> [Exercise]:
Exact copy required. Repeat the records, but keep the pictures out.

> [Supplied information]:

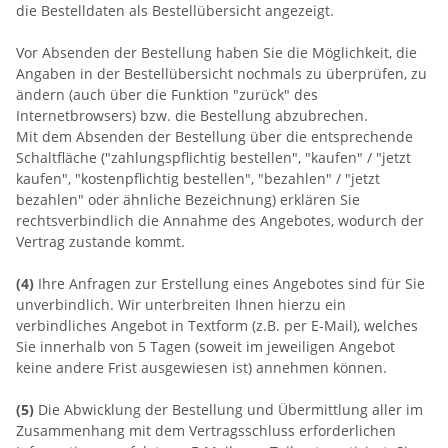
die Bestelldaten als Bestellübersicht angezeigt.
Vor Absenden der Bestellung haben Sie die Möglichkeit, die
Angaben in der Bestellübersicht nochmals zu überprüfen, zu
ändern (auch über die Funktion "zurück" des
Internetbrowsers) bzw. die Bestellung abzubrechen.
Mit dem Absenden der Bestellung über die entsprechende
Schaltfläche ("zahlungspflichtig bestellen", "kaufen" / "jetzt
kaufen", "kostenpflichtig bestellen", "bezahlen" / "jetzt
bezahlen" oder ähnliche Bezeichnung) erklären Sie
rechtsverbindlich die Annahme des Angebotes, wodurch der
Vertrag zustande kommt.
(4)
Ihre Anfragen zur Erstellung eines Angebotes sind für Sie
unverbindlich. Wir unterbreiten Ihnen hierzu ein
verbindliches Angebot in Textform (z.B. per E-Mail), welches
Sie innerhalb von 5 Tagen (soweit im jeweiligen Angebot
keine andere Frist ausgewiesen ist) annehmen können.
(5)
Die Abwicklung der Bestellung und Übermittlung aller im
Zusammenhang mit dem Vertragsschluss erforderlichen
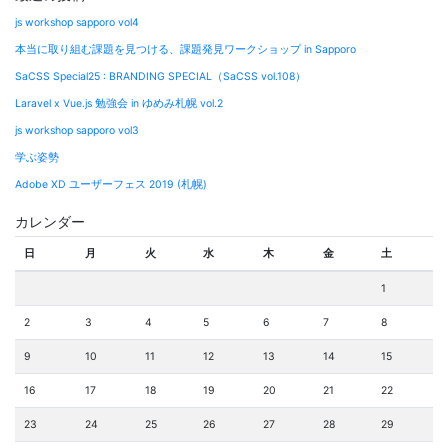
js workshop sapporo vol4
本当に取り組む課題を見つける、課題発見ワークショップ in Sapporo
SaCSS Special25 : BRANDING SPECIAL（SaCSS vol.108）
Laravel x Vue.js 勉強会 in ゆめみ札幌 vol.2
js workshop sapporo vol3
学ぶ姿勢
Adobe XD ユーザーフェス 2019 (札幌)
カレンダー
日
月
火
水
木
金
土
1
2
3
4
5
6
7
8
9
10
11
12
13
14
15
16
17
18
19
20
21
22
23
24
25
26
27
28
29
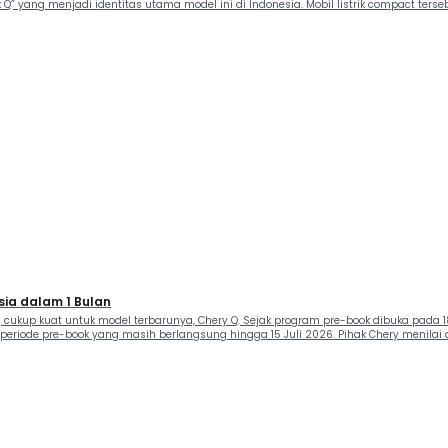
Q” yang menjadi identitas utama model ini di Indonesia. Mobil listrik compact terse
sia dalam 1 Bulan
cukup kuat untuk model terbarunya, Chery Q. Sejak program pre-book dibuka pada 18
periode pre-book yang masih berlangsung hingga 15 Juli 2026. Pihak Chery menilai a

> [Written solution]:
die Bestelldaten als Bestellübersicht angezeigt.
Vor Absenden der Bestellung haben Sie die Möglichkeit, die
Angaben in der Bestellübersicht nochmals zu überprüfen, zu
ändern (auch über die Funktion "zurück" des
Internetbrowsers) bzw. die Bestellung abzubrechen.
Mit dem Absenden der Bestellung über die entsprechende
Schaltfläche ("zahlungspflichtig bestellen", "kaufen" / "jetzt
kaufen", "kostenpflichtig bestellen", "bezahlen" / "jetzt
bezahlen" oder ähnliche Bezeichnung) erklären Sie
rechtsverbindlich die Annahme des Angebotes, wodurch der
Vertrag zustande kommt.
(4)
Ihre Anfragen zur Erstellung eines Angebotes sind für Sie
unverbindlich. Wir unterbreiten Ihnen hierzu ein
verbindliches Angebot in Textform (z.B. per E-Mail), welches
Sie innerhalb von 5 Tagen (soweit im jeweiligen Angebot
keine andere Frist ausgewiesen ist) annehmen können.
(5)
Die Abwicklung der Bestellung und Übermittlung aller im
Zusammenhang mit dem Vertragsschluss erforderlichen
js workshop sapporo vol4
本当に取り組む課題を見つける、課題発見ワークショップ in Sapporo
SaCSS Special25 : BRANDING SPECIAL（SaCSS vol.108）
Laravel x Vue.js 勉強会 in ゆめみ札幌 vol.2
js workshop sapporo vol3
学ぶ姿勢
Adobe XD ユーザーフェス 2019 (札幌)
カレンダー
日
月
火
水
木
金
土
1
2
3
4
5
6
7
8
9
10
11
12
13
14
15
16
17
18
19
20
21
22
23
24
25
26
27
28
29
Q” yang menjadi identitas utama model ini di Indonesia. Mobil listrik compact terse
sia dalam 1 Bulan
cukup kuat untuk model terbarunya, Chery Q. Sejak program pre-book dibuka pada 18
periode pre-book yang masih berlangsung hingga 15 Juli 2026. Pihak Chery menilai a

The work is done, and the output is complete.